Acid wet-deposition modeling sensitivity to WRF-CMAQ planetary boundary layer schemes and exceedance of critical loads over an industrializing coastal valley in northwestern British Columbia, Canada

Computational tools used to implement the critical-load approach of atmospheric deposition impact often do not elucidate modeling uncertainty making it difficult for environmental policy-makers to know how much confidence to put in its results, also hampering aspects that may need improving. This study evaluated acid deposition modeling for various parameterization of the planetary boundary-layer (PBL) over the Terrace-Kitimat valley, a physiographically complex region of northwestern British Columbia. Of five schemes, simulations with the Mellor-Yamada-Nakanishi-Niino Level 3 and Mellor-Yamada-Janjic PBL schemes best captured weekly wet deposition fluxes of acidifying ions (SO42-, NO3-, NH4+) within a factor of 2 of observations at an industrial fence line station. Alongside the Yonsei University PBL scheme, these two schemes slightly overestimated the chemical species at a station that was distant from major anthropogenic precursor sources in the valley, hence useful for worst-scenario projections of atmospheric deposition on the natural environment. Forest soils in the vicinity of a large aluminum smelter in Kitimat was estimated to be in exceedance of critical load of acidity by 30.1-53.5 kg S ha(-1) yr(-1).
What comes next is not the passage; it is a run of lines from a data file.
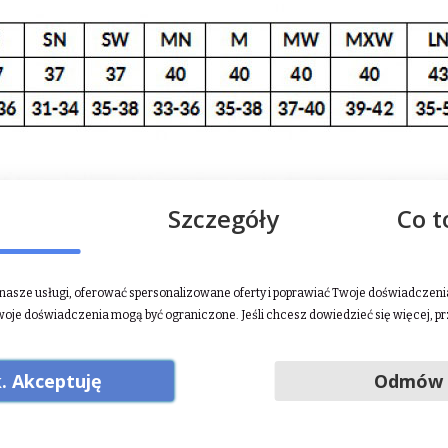
Szczegóły
Co t
asze usługi, oferować spersonalizowane oferty i poprawiać Twoje doświadczenia.
woje doświadczenia mogą być ograniczone. Jeśli chcesz dowiedzieć się więcej, p
eckiego. Marka powstała w 2016 roku i może pochwalić się wieloma 
d produkcji czapraków, podkładek pod bandaże oraz owijek, o nie
epiękne koszulki konkursowe, drobne upominki (notesy w jeździeck
. Akceptuję
Odmów
rozwija i poszerza swój asortyment. A co najważniejsze nadal robi t
mi. W 2018 roku w ich ofercie znalazły się rewelacyjne produkty sk
nich cienkie, techniczne rękawiczki do jazdy konnej. Rok 2019 obfit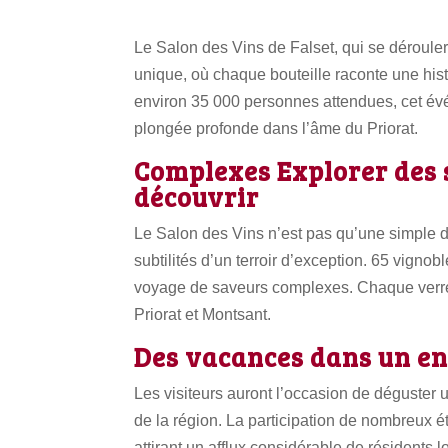
Le Salon des Vins de Falset, qui se déroule
unique, où chaque bouteille raconte une hist
environ 35 000 personnes attendues, cet év
plongée profonde dans l’âme du Priorat.
Complexes Explorer des s
découvrir
Le Salon des Vins n’est pas qu’une simple d
subtilités d’un terroir d’exception. 65 vignob
voyage de saveurs complexes. Chaque verre es
Priorat et Montsant.
Des vacances dans un e
Les visiteurs auront l’occasion de déguster 
de la région. La participation de nombreux éta
attirant un afflux considérable de résidents l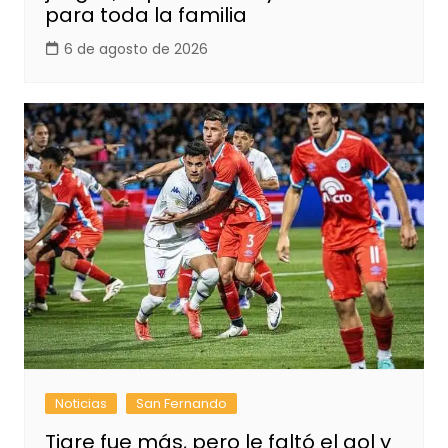
para toda la familia
6 de agosto de 2026
Noticias
San Fernando
Tigre fue más, pero le faltó el gol y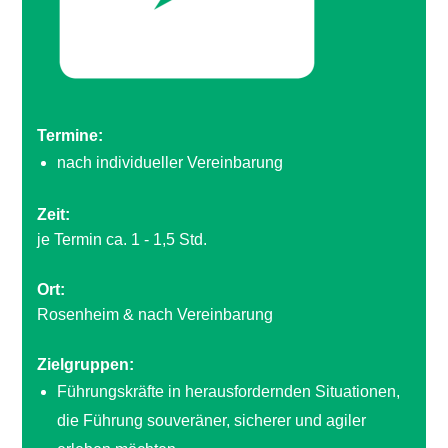
Termine:
nach individueller Vereinbarung
Zeit:
je Termin ca. 1 - 1,5 Std.
Ort:
Rosenheim & nach Vereinbarung
Zielgruppen:
Führungskräfte in herausfordernden Situationen,
die Führung souveräner, sicherer und agiler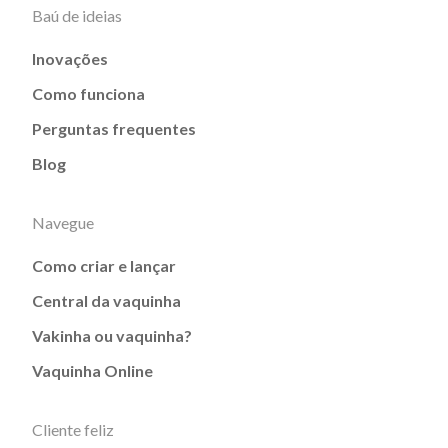
Baú de ideias
Inovações
Como funciona
Perguntas frequentes
Blog
Navegue
Como criar e lançar
Central da vaquinha
Vakinha ou vaquinha?
Vaquinha Online
Cliente feliz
Exceedance of critical load of nutrient nitrogen restricted to the Terrace area (<= 7 km(2)), ranged between none and 0.71 kg ha(-1) yr(-1). This work provides guidance for using PBL schemes in the Weather Research and Forecasting model that is coupled to a deposition model when calculating critical-load exceedance over temperate, rugged, coastal geographies.

Automated summary

This study evaluated acid deposition modeling for different parameterization of the planetary boundary-layer (PBL) in a complex region of northwestern British Columbia. It found that specific PBL schemes were able to accurately capture wet deposition fluxes of acidifying ions, providing useful insights for worst-case scenario projections of atmospheric deposition on the natural environment in the area.